LITTLE FALLS, Minn. — It’s quiz time for math students in a Little Falls fifth-grade class. But instead of pouring through textbooks, they’re navigating touch screens. Apple iPads are on every student’s desk.
“It’s like, awesome,” said fifth-grader Jenna Mrosla.
She finds learning the iPad far easier than thumbing through pages of text or even navigating a PC.
“It’s easy because when you click, wherever you touch is where it is. I don’t have to worry about clicking the wrong spot,” said Jenna.
The use of iPads in the classroom has been an experiment this school year, but district officials and teachers say it has gone so well, they’ve decided to purchase an additional 1,450 of the tablet computers for next year. iPads will be in the hands of all students in grades 5-12.
Teachers like Carrie Youngberg said the technology available to her fifth-graders is already making a big difference.
“It’s a totally new motivation when we roll the cart in and they (iPads) come out. I think some of our harder to reach students are tuned in and ready to go,” Youngberg explained.
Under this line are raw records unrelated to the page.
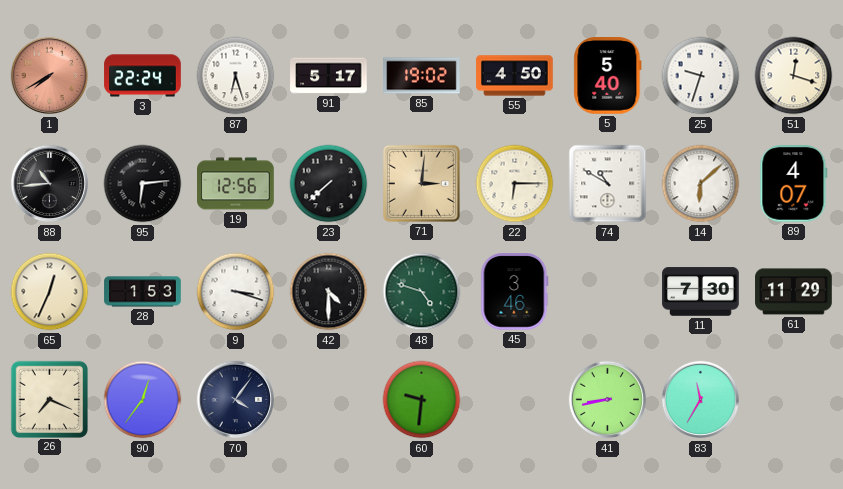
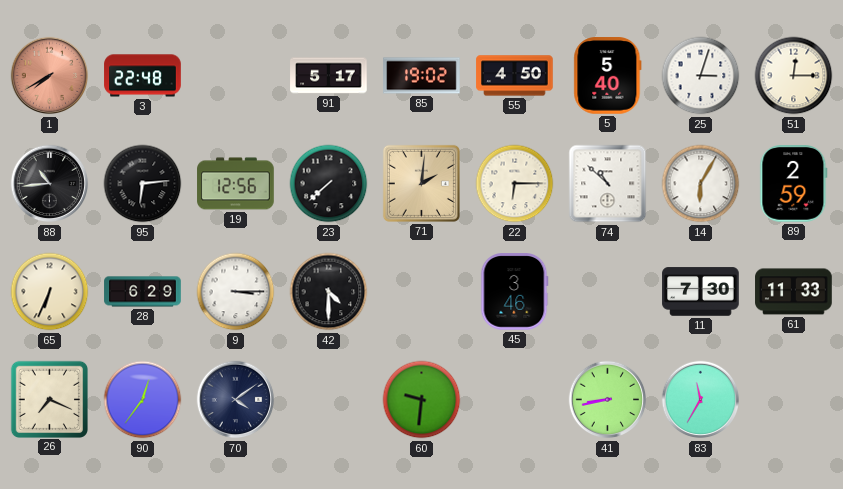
3: 22:24 -> 22:48
87: 6:27 -> none
25: 9:33 -> 3:03
51: 12:18 -> 12:15
71: 3:01 -> 2:01
74: 10:50 -> 10:52
14: 6:08 -> 6:05
89: 4:07 -> 2:59
65: 12:34 -> 6:34
28: 1:53 -> 6:29
9: 3:18 -> 3:15
48: 4:48 -> none
61: 11:29 -> 11:33
70: 4:06 -> 4:09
Part of the beauty of making the switch to iPads is the immediate access it gives students to texts, lectures and other learning materials.
It’s likely that in the near future, iPads will eliminate the need for paper textbooks. Everything the student needs will be stored in their personal library.
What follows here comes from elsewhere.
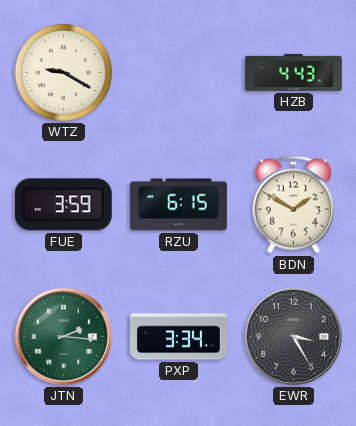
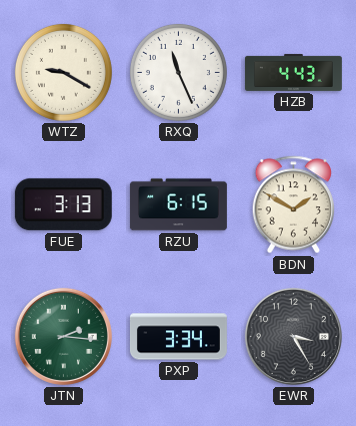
RXQ: none -> 11:26
FUE: 3:59 -> 3:13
Part of the district’s goal is to cut paper costs up to 95 percent. That alone will help recover the $1.1 million in capitol costs.
But equally as important is the need to keep all texts and materials up to date.
Mark Diehl is the district’s technology director and says that has long been a problem with conventional books.
“We’re going to move to online resources that are up to date and current, instead of textbooks that are basically out of date before it arrives in our district,” said Diehl.